Drop all images. Then write out each line below exactly as given.

*** Opening of Material provided ***

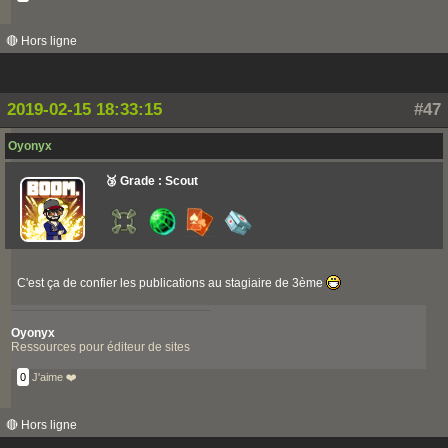
🔴 Hors ligne
2019-02-15 18:33:15
#47
Oyonyx
🥉 Grade : Scout
C'est ça de confier les publications au stagiaire de 3ème
Oyonyx
Ressources pour éditeur de sites
0
J'aime ❤️
🔴 Hors ligne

*** Close of Material provided ***

→ Result of this exercise:
🔴 Hors ligne
2019-02-15 18:33:15
#47
Oyonyx
🥉 Grade : Scout
C'est ça de confier les publications au stagiaire de 3ème
Oyonyx
Ressources pour éditeur de sites
0
J'aime ❤️
🔴 Hors ligne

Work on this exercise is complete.